Start of DATASET RECORDS
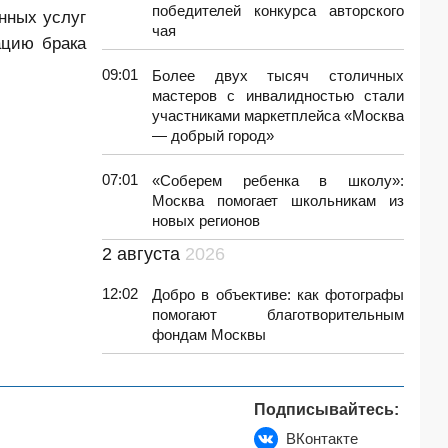
победителей конкурса авторского
нных услуг
чая
ацию брака
09:01
Более двух тысяч столичных
мастеров с инвалидностью стали
участниками маркетплейса «Москва
— добрый город»
07:01
«Соберем ребенка в школу»:
Москва помогает школьникам из
новых регионов
2 августа
2026
12:02
Добро в объективе: как фотографы
помогают благотворительным
фондам Москвы
Подписывайтесь:
ВКонтакте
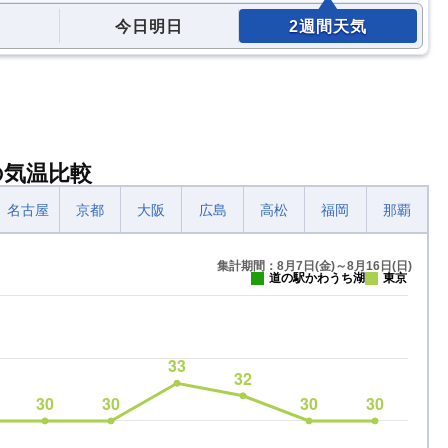
今日明日
2週間天気
の気温比較
名古屋
京都
大阪
広島
高松
福岡
那覇
集計期間：8月7日(金)～8月16日(日)
道の駅かわうち湖
東京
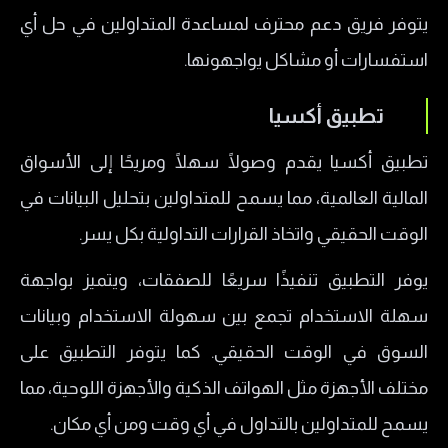
يتوفر فريق دعم محترف لمساعدة المتداولين في حل أي
استفسارات أو مشاكل يواجهونها.
تطبيق أكسيا
تطبيق أكسيا يقدم وصولًا سهلًا ومريحًا إلى الأسواق
المالية العالمية، مما يسمح للمتداولين بتحليل البيانات في
الوقت الحقيقي واتخاذ القرارات التداولية بكل يسر.
يوفر التطبيق تنفيذًا سريعًا للصفقات، ويتميز بواجهة
سهلة الاستخدام تجمع بين سهولة الاستخدام وبيانات
السوق في الوقت الحقيقي. كما يتوفر التطبيق على
مختلف الأجهزة مثل الهواتف الذكية والأجهزة اللوحية، مما
يسمح للمتداولين بالتداول في أي وقت ومن أي مكان.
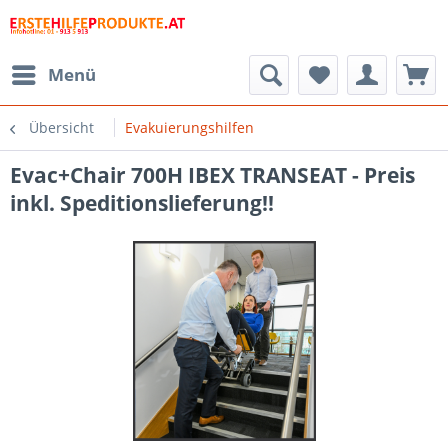
Menü
Übersicht
Evakuierungshilfen
Evac+Chair 700H IBEX TRANSEAT - Preis
inkl. Speditionslieferung!!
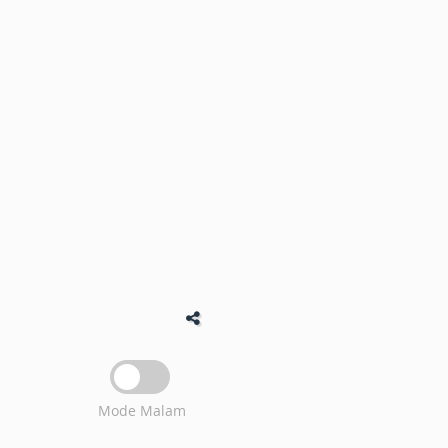
Mode Malam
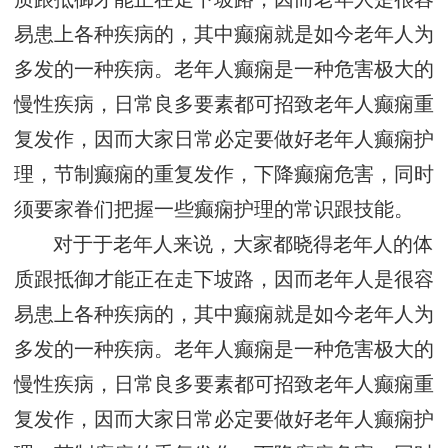
易患上各种疾病的，其中癫痫就是如今老年人为
多发的一种疾病。老年人癫痫是一种危害极大的
慢性疾病，日常良多要素都可招致老年人癫痫重
复发作，因而大家日常必定要做好老年人癫痫护
理，节制癫痫的重复发作，下降癫痫危害，同时
须要家眷们把握一些癫痫护理的常识跟技能。
对于于老年人来说，大家都晓得老年人的体
质跟抵御才能正在走下坡路，因而老年人是很容
易患上各种疾病的，其中癫痫就是如今老年人为
多发的一种疾病。老年人癫痫是一种危害极大的
慢性疾病，日常良多要素都可招致老年人癫痫重
复发作，因而大家日常必定要做好老年人癫痫护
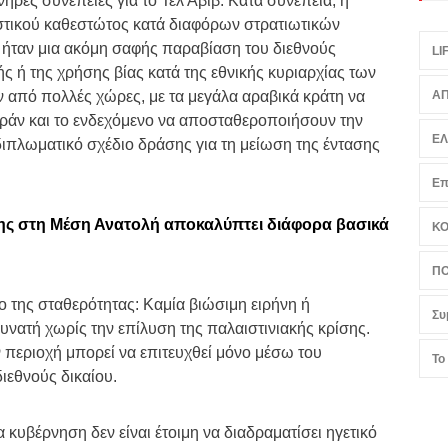
ρές συνέπειες για το Τελ Αβίβ. Κατά συνέπεια, η
ιστικού καθεστώτος κατά διαφόρων στρατιωτικών
 ήταν μια ακόμη σαφής παραβίαση του διεθνούς
LI
ής ή της χρήσης βίας κατά της εθνικής κυριαρχίας των
ν από πολλές χώρες, με τα μεγάλα αραβικά κράτη να
ΑΠ
Ιράν και το ενδεχόμενο να αποσταθεροποιήσουν την
Ε
 διπλωματικό σχέδιο δράσης για τη μείωση της έντασης
Επ
ης στη Μέση Ανατολή αποκαλύπτει διάφορα βασικά
Κ
ΠΟ
ίο της σταθερότητας: Καμία βιώσιμη ειρήνη ή
Συ
υνατή χωρίς την επίλυση της παλαιστινιακής κρίσης.
 περιοχή μπορεί να επιτευχθεί μόνο μέσω του
Το
ιεθνούς δικαίου.
κυβέρνηση δεν είναι έτοιμη να διαδραματίσει ηγετικό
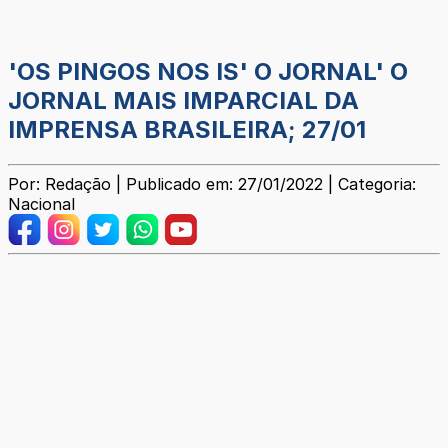
'OS PINGOS NOS IS' O JORNAL' O
JORNAL MAIS IMPARCIAL DA
IMPRENSA BRASILEIRA; 27/01
Por: Redação | Publicado em: 27/01/2022 | Categoria:
Nacional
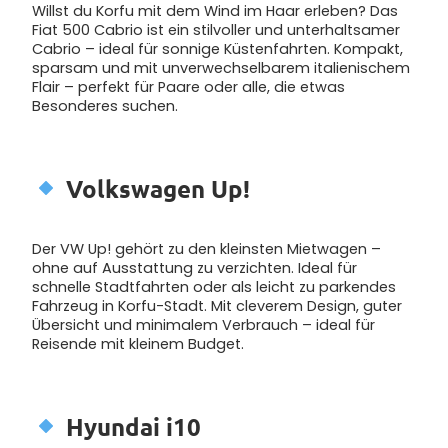
Willst du Korfu mit dem Wind im Haar erleben? Das
Fiat 500 Cabrio ist ein stilvoller und unterhaltsamer
Cabrio – ideal für sonnige Küstenfahrten. Kompakt,
sparsam und mit unverwechselbarem italienischem
Flair – perfekt für Paare oder alle, die etwas
Besonderes suchen.
Volkswagen Up!
Der VW Up! gehört zu den kleinsten Mietwagen –
ohne auf Ausstattung zu verzichten. Ideal für
schnelle Stadtfahrten oder als leicht zu parkendes
Fahrzeug in Korfu-Stadt. Mit cleverem Design, guter
Übersicht und minimalem Verbrauch – ideal für
Reisende mit kleinem Budget.
Hyundai i10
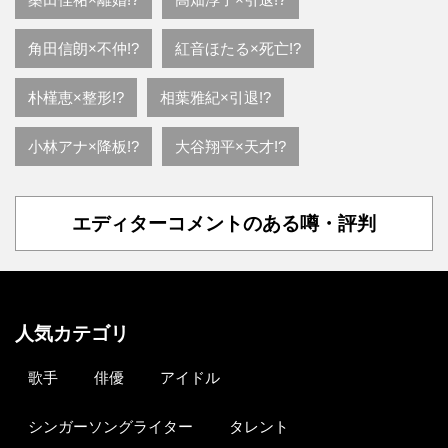
角田信朗×不仲!?
紅音ほたる×死亡!?
朴槿恵×整形!?
相葉雅紀×引退!?
小林アナ×降板!?
大谷翔平×天才!?
エディターコメントのある噂・評判
人気カテゴリ
歌手
俳優
アイドル
シンガーソングライター
タレント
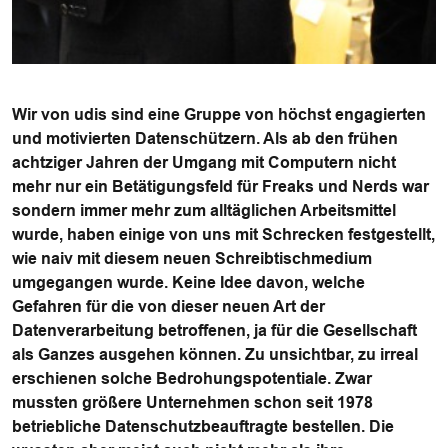
Wir von udis sind eine Gruppe von höchst engagierten
und motivierten Datenschützern. Als ab den frühen
achtziger Jahren der Umgang mit Computern nicht
mehr nur ein Betätigungsfeld für Freaks und Nerds war
sondern immer mehr zum alltäglichen Arbeitsmittel
wurde, haben einige von uns mit Schrecken festgestellt,
wie naiv mit diesem neuen Schreibtischmedium
umgegangen wurde. Keine Idee davon, welche
Gefahren für die von dieser neuen Art der
Datenverarbeitung betroffenen, ja für die Gesellschaft
als Ganzes ausgehen können. Zu unsichtbar, zu irreal
erschienen solche Bedrohungspotentiale. Zwar
mussten größere Unternehmen schon seit 1978
betriebliche Datenschutzbeauftragte bestellen. Die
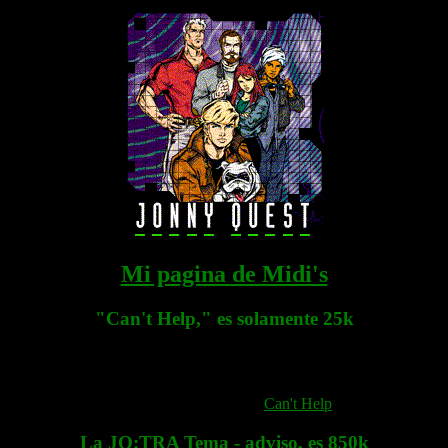
Mi pagina de Midi's
"Can't Help," es solamente 25k
Can't Help
La JQ:TRA Tema - adviso, es 850k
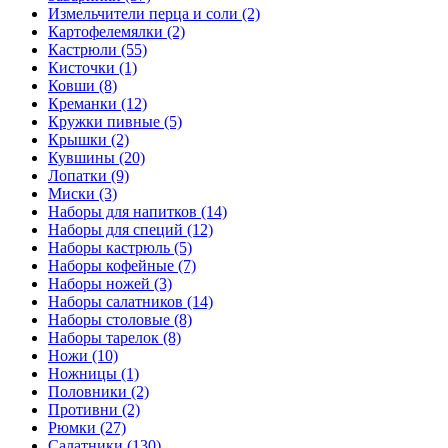
Измельчители перца и соли (2)
Картофелемялки (2)
Кастрюли (55)
Кисточки (1)
Ковши (8)
Креманки (12)
Кружки пивные (5)
Крышки (2)
Кувшины (20)
Лопатки (9)
Миски (3)
Наборы для напитков (14)
Наборы для специй (12)
Наборы кастрюль (5)
Наборы кофейные (7)
Наборы ножей (3)
Наборы салатников (14)
Наборы столовые (8)
Наборы тарелок (8)
Ножи (10)
Ножницы (1)
Половники (2)
Противни (2)
Рюмки (27)
Салатники (130)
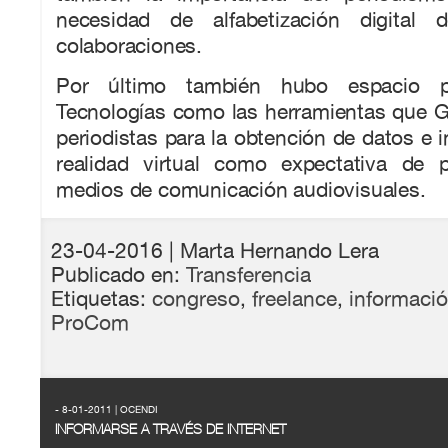
necesidad de alfabetización digital
colaboraciones.
Por último también hubo espacio 
Tecnologías como las herramientas que G
periodistas para la obtención de datos e i
realidad virtual como expectativa de 
medios de comunicación audiovisuales.
23-04-2016
| Marta Hernando Lera
Publicado en:
Transferencia
Etiquetas:
congreso
,
freelance
,
informaci
ProCom
- 8-01-2011 | OCENDI
INFORMARSE A TRAVÉS DE INTERNET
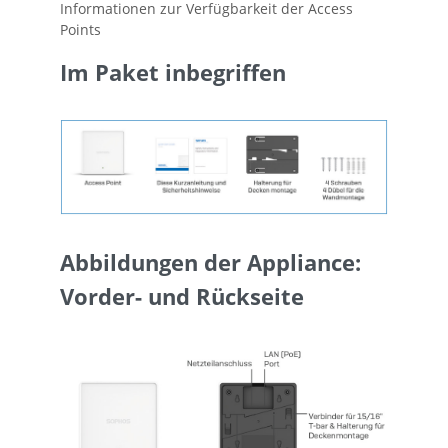
Informationen zur Verfügbarkeit der Access
Points
Im Paket inbegriffen
Abbildungen der Appliance:
Vorder- und Rückseite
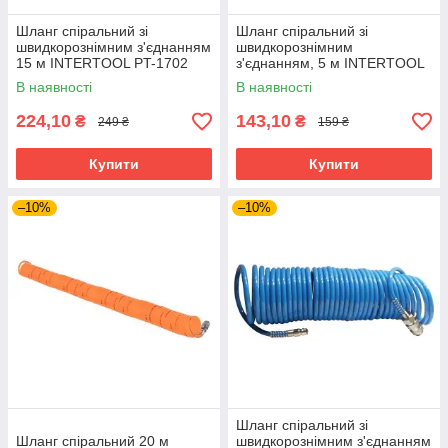
Шланг спіральний зі
Шланг спіральний зі
швидкорознімним з'єднанням
швидкорознімним
15 м INTERTOOL PT-1702
з'єднанням, 5 м INTERTOOL
PT-1703
В наявності
В наявності
224,10
143,10
₴
₴
249 ₴
159 ₴
Купити
Купити
–10%
–10%
Шланг спіральний зі
Шланг спіральний 20 м
швидкорознімним з'єднанням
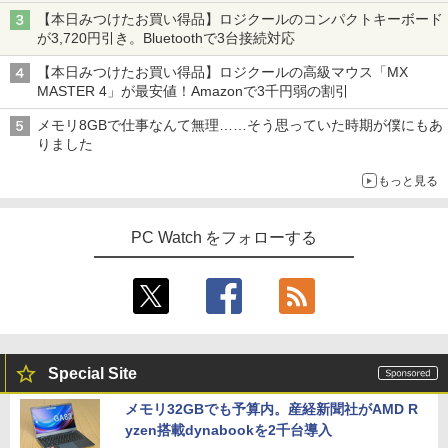
【本日みつけたお買い得品】ロジクールのコンパクトキーボード
が3,720円引き。Bluetoothで3台接続対応
【本日みつけたお買い得品】ロジクールの高級マウス「MX
MASTER 4」が最安値！Amazonで3千円弱の割引
メモリ8GBで仕事なんて無理……そう思っていた時期が僕にもあ
りました
もっと見る
PC Watch をフォローする
Special Site
メモリ32GBでも予算内。産経新聞社がAMD R
yzen搭載dynabookを2千台導入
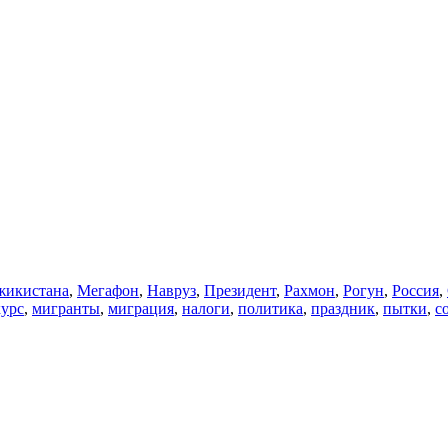
икистана
,
Мегафон
,
Навруз
,
Президент
,
Рахмон
,
Рогун
,
Россия
,
курс
,
мигранты
,
миграция
,
налоги
,
политика
,
праздник
,
пытки
,
с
End of DATASET RECORDS
Exactly as they appear above, give the records again, without their pictures.

### OUTPUT FOR THIS TASK
победителей конкурса авторского
нных услуг
чая
ацию брака
09:01
Более двух тысяч столичных
мастеров с инвалидностью стали
участниками маркетплейса «Москва
— добрый город»
07:01
«Соберем ребенка в школу»:
Москва помогает школьникам из
новых регионов
2 августа
2026
12:02
Добро в объективе: как фотографы
помогают благотворительным
фондам Москвы
Подписывайтесь:
ВКонтакте
今日明日
2週間天気
の気温比較
名古屋
京都
大阪
広島
高松
福岡
那覇
集計期間：8月7日(金)～8月16日(日)
道の駅かわうち湖
東京
يتوفر فريق دعم محترف لمساعدة المتداولين في حل أي
استفسارات أو مشاكل يواجهونها.
تطبيق أكسيا
تطبيق أكسيا يقدم وصولًا سهلًا ومريحًا إلى الأسواق
المالية العالمية، مما يسمح للمتداولين بتحليل البيانات في
الوقت الحقيقي واتخاذ القرارات التداولية بكل يسر.
يوفر التطبيق تنفيذًا سريعًا للصفقات، ويتميز بواجهة
سهلة الاستخدام تجمع بين سهولة الاستخدام وبيانات
السوق في الوقت الحقيقي. كما يتوفر التطبيق على
مختلف الأجهزة مثل الهواتف الذكية والأجهزة اللوحية، مما
يسمح للمتداولين بالتداول في أي وقت ومن أي مكان.
Menü
Übersicht
Evakuierungshilfen
Evac+Chair 700H IBEX TRANSEAT - Preis
inkl. Speditionslieferung!!
Mode Malam
易患上各种疾病的，其中癫痫就是如今老年人为
多发的一种疾病。老年人癫痫是一种危害极大的
慢性疾病，日常良多要素都可招致老年人癫痫重
复发作，因而大家日常必定要做好老年人癫痫护
理，节制癫痫的重复发作，下降癫痫危害，同时
须要家眷们把握一些癫痫护理的常识跟技能。
对于于老年人来说，大家都晓得老年人的体
质跟抵御才能正在走下坡路，因而老年人是很容
易患上各种疾病的，其中癫痫就是如今老年人为
多发的一种疾病。老年人癫痫是一种危害极大的
慢性疾病，日常良多要素都可招致老年人癫痫重
复发作，因而大家日常必定要做好老年人癫痫护
ρές συνέπειες για το Τελ Αβίβ. Κατά συνέπεια, η
ιστικού καθεστώτος κατά διαφόρων στρατιωτικών
 ήταν μια ακόμη σαφής παραβίαση του διεθνούς
LI
ής ή της χρήσης βίας κατά της εθνικής κυριαρχίας των
ν από πολλές χώρες, με τα μεγάλα αραβικά κράτη να
ΑΠ
Ιράν και το ενδεχόμενο να αποσταθεροποιήσουν την
Ε
 διπλωματικό σχέδιο δράσης για τη μείωση της έντασης
Επ
ης στη Μέση Ανατολή αποκαλύπτει διάφορα βασικά
Κ
ΠΟ
ίο της σταθερότητας: Καμία βιώσιμη ειρήνη ή
Συ
υνατή χωρίς την επίλυση της παλαιστινιακής κρίσης.
 περιοχή μπορεί να επιτευχθεί μόνο μέσω του
Το
ιεθνούς δικαίου.
κυβέρνηση δεν είναι έτοιμη να διαδραματίσει ηγετικό
'OS PINGOS NOS IS' O JORNAL' O
JORNAL MAIS IMPARCIAL DA
IMPRENSA BRASILEIRA; 27/01
Por: Redação | Publicado em: 27/01/2022 | Categoria:
Nacional
Willst du Korfu mit dem Wind im Haar erleben? Das
Fiat 500 Cabrio ist ein stilvoller und unterhaltsamer
Cabrio – ideal für sonnige Küstenfahrten. Kompakt,
sparsam und mit unverwechselbarem italienischem
Flair – perfekt für Paare oder alle, die etwas
Besonderes suchen.
Volkswagen Up!
Der VW Up! gehört zu den kleinsten Mietwagen –
ohne auf Ausstattung zu verzichten. Ideal für
schnelle Stadtfahrten oder als leicht zu parkendes
Fahrzeug in Korfu-Stadt. Mit cleverem Design, guter
Übersicht und minimalem Verbrauch – ideal für
Reisende mit kleinem Budget.
Hyundai i10
角田信朗×不仲!?
紅音ほたる×死亡!?
朴槿恵×整形!?
相葉雅紀×引退!?
小林アナ×降板!?
大谷翔平×天才!?
エディターコメントのある噂・評判
人気カテゴリ
歌手
俳優
アイドル
シンガーソングライター
タレント
Wir von udis sind eine Gruppe von höchst engagierten
und motivierten Datenschützern. Als ab den frühen
achtziger Jahren der Umgang mit Computern nicht
mehr nur ein Betätigungsfeld für Freaks und Nerds war
sondern immer mehr zum alltäglichen Arbeitsmittel
wurde, haben einige von uns mit Schrecken festgestellt,
wie naiv mit diesem neuen Schreibtischmedium
umgegangen wurde. Keine Idee davon, welche
Gefahren für die von dieser neuen Art der
Datenverarbeitung betroffenen, ja für die Gesellschaft
als Ganzes ausgehen können. Zu unsichtbar, zu irreal
erschienen solche Bedrohungspotentiale. Zwar
mussten größere Unternehmen schon seit 1978
betriebliche Datenschutzbeauftragte bestellen. Die
Mi pagina de Midi's
"Can't Help," es solamente 25k
Can't Help
La JQ:TRA Tema - adviso, es 850k
Измельчители перца и соли (2)
Картофелемялки (2)
Кастрюли (55)
Кисточки (1)
Ковши (8)
Креманки (12)
Кружки пивные (5)
Крышки (2)
Кувшины (20)
Лопатки (9)
Миски (3)
Наборы для напитков (14)
Наборы для специй (12)
Наборы кастрюль (5)
Наборы кофейные (7)
Наборы ножей (3)
Наборы салатников (14)
Наборы столовые (8)
Наборы тарелок (8)
Ножи (10)
Ножницы (1)
Половники (2)
Противни (2)
Рюмки (27)
Салатники (130)
necesidad de alfabetización digital
colaboraciones.
Por último también hubo espacio 
Tecnologías como las herramientas que G
periodistas para la obtención de datos e i
realidad virtual como expectativa de 
medios de comunicación audiovisuales.
23-04-2016
| Marta Hernando Lera
Publicado en:
Transferencia
Etiquetas:
congreso
,
freelance
,
informaci
ProCom
- 8-01-2011 | OCENDI
INFORMARSE A TRAVÉS DE INTERNET
Informationen zur Verfügbarkeit der Access
Points
Im Paket inbegriffen
Abbildungen der Appliance:
Vorder- und Rückseite
Шланг спіральний зі
Шланг спіральний зі
швидкорознімним з'єднанням
швидкорознімним
15 м INTERTOOL PT-1702
з'єднанням, 5 м INTERTOOL
PT-1703
В наявності
В наявності
224,10
143,10
₴
₴
249 ₴
159 ₴
Купити
Купити
–10%
–10%
Шланг спіральний зі
Шланг спіральний 20 м
швидкорознімним з'єднанням
【本日みつけたお買い得品】ロジクールのコンパクトキーボード
が3,720円引き。Bluetoothで3台接続対応
【本日みつけたお買い得品】ロジクールの高級マウス「MX
MASTER 4」が最安値！Amazonで3千円弱の割引
メモリ8GBで仕事なんて無理……そう思っていた時期が僕にもあ
りました
もっと見る
PC Watch をフォローする
Special Site
メモリ32GBでも予算内。産経新聞社がAMD R
yzen搭載dynabookを2千台導入
икистана
,
Мегафон
,
Навруз
,
Президент
,
Рахмон
,
Рогун
,
Россия
,
курс
,
мигранты
,
миграция
,
налоги
,
политика
,
праздник
,
пытки
,
с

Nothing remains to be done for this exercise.